Patofiologi usus halus yaitu Kondisi obstruksi mekanik pada usus halus
akan meningkatkan di latasi usus proksimal serta akan memberikan manifestasi
akumulasi sekresi dan udara pada saluran gastrointestinal. Di latasi usus ini
merangsang aktivitas sel-sel sekretorit untuk menghasilkan lebih banyak
akumulasi cairan. Kondisi ini akan meningkatkan peristaltik baik di atas dan di
bawah lesi obstuksi. (khan,2009). Respon muntah merupakan kondisi awal terjadi
jika tingkat obstruksi pada bagian proksimal, kondisi meningkatkan distensi usus
halus menyebabkan peningkatan tekanan intraluminal. Hal ini dapat menyebabkan
kompresi mukosa limfatik menjadi limfedema pada dinding usus.ketika tekanan
hidrostatik intralumen tinggi, maka akan meningkatkan tekanan hidrostatik
kapiler  dan akan menghasilkan peningkatan ruang ketiga, air, elektrolit, dan
protein masuk ke dalam lumen intestinal. Kehilangan cairan dan kondisi dehidrasi
yang bterjadi kemudian bisa bertambah berat dan berkonstribusi terhadap resiko
morbiditas dan kematian. (shieds 1965). Patofisiologi usus besar yaitu obstruksi
mekanis dan pseudo-obstruksi dari usus besar menyebabkan pelebaran usus di
bagian proksimal dari lesi obstruksi. Hal ini menyebabkan edema mukosa dan
gangguan aliran darah vena dan arteri ke usus. Edema dan iskemia usus
meningkatkan permebilitas mukosa usus, yang dapat mengakibatkan translokasi
bakteri, sepsis ,dehidrasi, dan gangguan elekrolit. Iskemia yang berlanjut pada
nekrosis dinding usus akan meningkatkan resiko perforas dan peristonitis.

7. PATHWAY
8.      Pemeriksaan Diagnostik Pada Obstruksi Usus Halus
a)       Pemeriksaan Laboratorium
Pada tahap awal ditemukan hasil laboratorium yang sanagt  normal.
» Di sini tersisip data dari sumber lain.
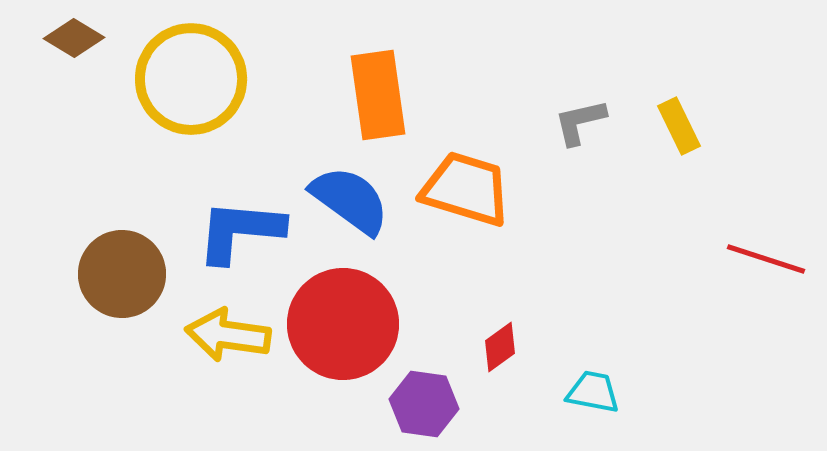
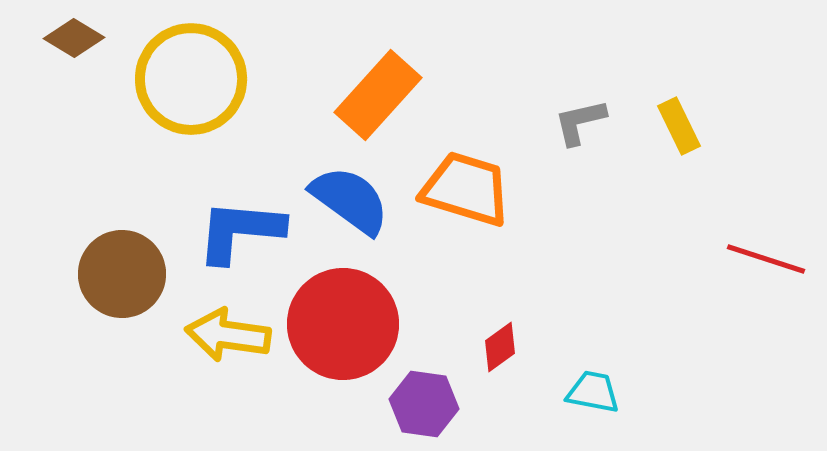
orange rectangle: rotated 50 degrees clockwise
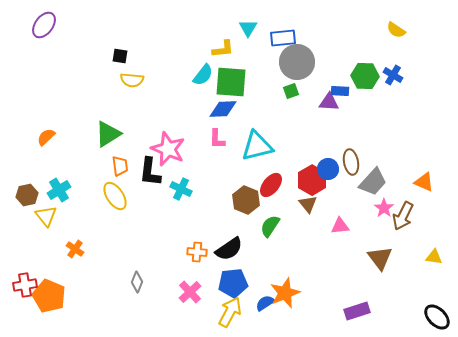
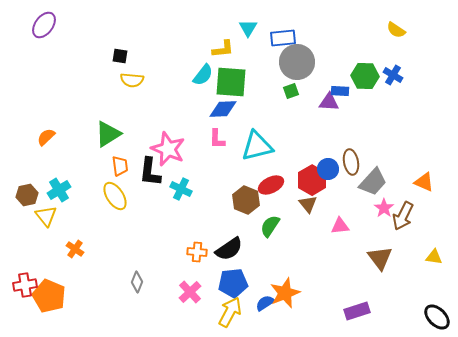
red ellipse at (271, 185): rotated 25 degrees clockwise
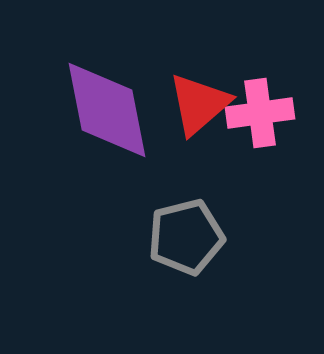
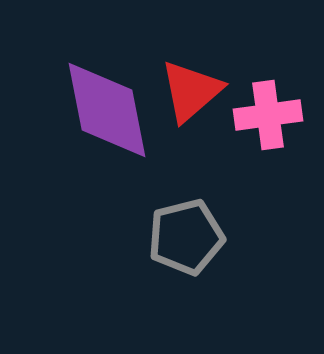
red triangle: moved 8 px left, 13 px up
pink cross: moved 8 px right, 2 px down
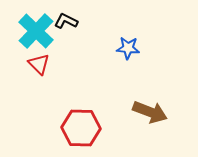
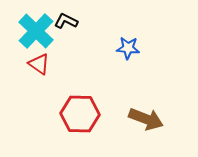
red triangle: rotated 10 degrees counterclockwise
brown arrow: moved 4 px left, 7 px down
red hexagon: moved 1 px left, 14 px up
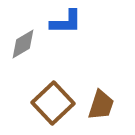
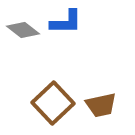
gray diamond: moved 14 px up; rotated 68 degrees clockwise
brown trapezoid: rotated 60 degrees clockwise
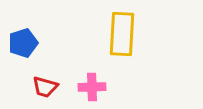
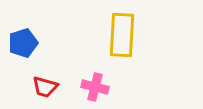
yellow rectangle: moved 1 px down
pink cross: moved 3 px right; rotated 16 degrees clockwise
Selanjutnya ditemukan adanya hemokonsentrasi, leukosiosis, dan nilai elektrolit
yang abnormal. Peningkatan serum amylase sering didapatkan. Leukositosis
menunjukkan adanya iskemik atau strangulasi, tetapi hanya terjadi pada 38%
sampai 50% obstruksi strangulate dibandingkan 27% - 44%  pada obstruksi non
strangulate. Hematokrit yang meningkat dapat timbul pada dehidrasi. Selain itu
ditemukan adanya gangguan elektrolit. Analisa gas darah mungkin terganggu,
dengan alkalosis metabolic bila muntah berat, dan metabolic asidosis bila ada
tanda-tanda shock, dehidrasi dan ketosis.
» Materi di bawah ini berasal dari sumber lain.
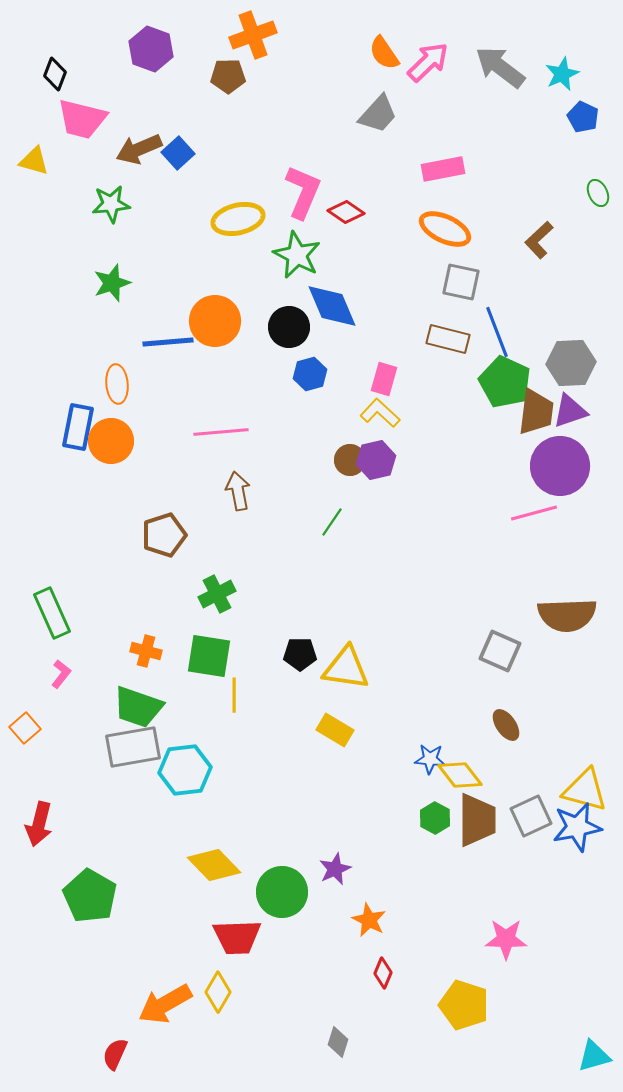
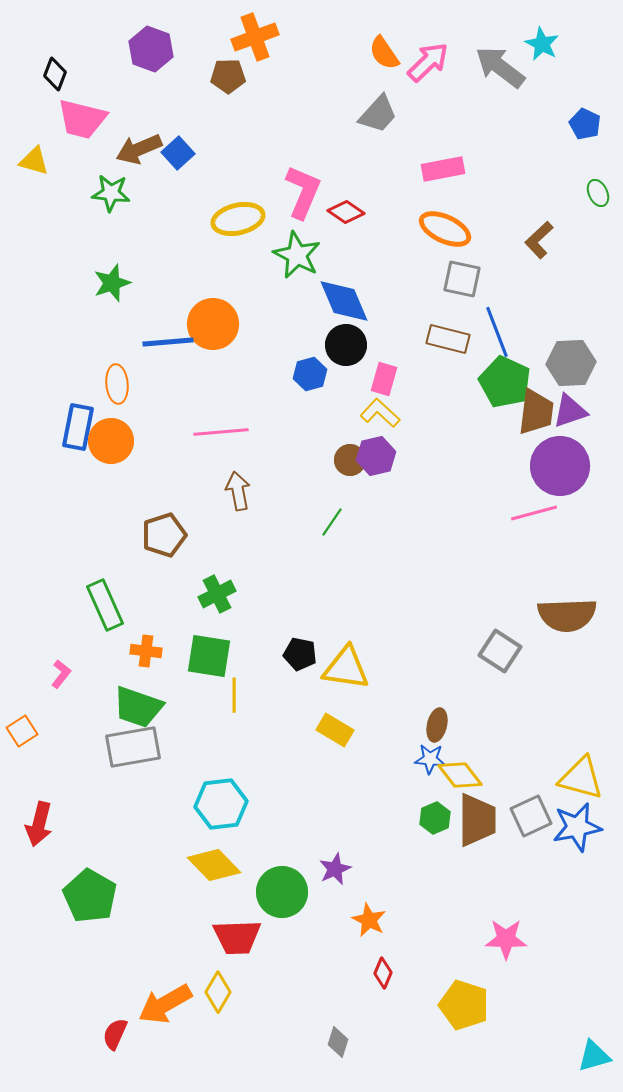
orange cross at (253, 35): moved 2 px right, 2 px down
cyan star at (562, 74): moved 20 px left, 30 px up; rotated 20 degrees counterclockwise
blue pentagon at (583, 117): moved 2 px right, 7 px down
green star at (111, 204): moved 11 px up; rotated 12 degrees clockwise
gray square at (461, 282): moved 1 px right, 3 px up
blue diamond at (332, 306): moved 12 px right, 5 px up
orange circle at (215, 321): moved 2 px left, 3 px down
black circle at (289, 327): moved 57 px right, 18 px down
purple hexagon at (376, 460): moved 4 px up
green rectangle at (52, 613): moved 53 px right, 8 px up
orange cross at (146, 651): rotated 8 degrees counterclockwise
gray square at (500, 651): rotated 9 degrees clockwise
black pentagon at (300, 654): rotated 12 degrees clockwise
brown ellipse at (506, 725): moved 69 px left; rotated 48 degrees clockwise
orange square at (25, 728): moved 3 px left, 3 px down; rotated 8 degrees clockwise
cyan hexagon at (185, 770): moved 36 px right, 34 px down
yellow triangle at (585, 790): moved 4 px left, 12 px up
green hexagon at (435, 818): rotated 8 degrees clockwise
red semicircle at (115, 1054): moved 20 px up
b)      Pemeriksaan Foto Polos Abdomen
Pada pemeriksaan ini dapat memperlihatkan dilatasi  lengkung usus halus
disertai adanya batas anatara air dan udara atau gas yang membentuk pola
bagaikan tangga, terutama pada obstruksi bagian distal. Foto polos abdomen
mempunyai tingkat sensitivitas 66% pada obstruksi usus halus, sedangkan
sensitivitas 84% pada obstruksi kolon. Pada kolon bias saja tidak Nampak gas.
Jika terjadi stangulasi dan nekrosis maka akan terlihat gambaran berupa hilangnya
mukosa yang regular dan adanya gas dalam dinding usus. Udara bebas pada foto
toraks tegak menunjukkan adanya perforasi usus. Penggunaan kontras tidak
dianjurkan karena dapat menyebabkan peritonitis akaibat adanya perforasi.
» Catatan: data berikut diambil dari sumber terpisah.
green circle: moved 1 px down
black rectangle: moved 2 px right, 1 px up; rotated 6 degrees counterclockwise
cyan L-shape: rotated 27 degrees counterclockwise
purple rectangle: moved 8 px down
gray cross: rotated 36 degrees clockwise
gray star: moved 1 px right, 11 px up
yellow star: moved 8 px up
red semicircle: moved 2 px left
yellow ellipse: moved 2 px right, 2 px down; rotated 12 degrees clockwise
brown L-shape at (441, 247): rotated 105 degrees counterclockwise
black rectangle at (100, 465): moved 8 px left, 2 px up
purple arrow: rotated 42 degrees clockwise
c)      Pemeriksaan CT-Scan
Pemeriksaan ini dikerjakan jika secara klinis dan foto polos abdomen dicurigai
adanya strangulasi. CT-Scan akan menunjukkan secara lebih teliti adanya
kelainan pada dinding usus, kelainan pada mesenterikus, dan peritoneum. CT-
Scan harus dilakukan dengan memasukkan zat kontras kedalam pembuluh darah.
Pada pemeriksaan ini dapat diketahui derajat dan lokasi dari obstruksi.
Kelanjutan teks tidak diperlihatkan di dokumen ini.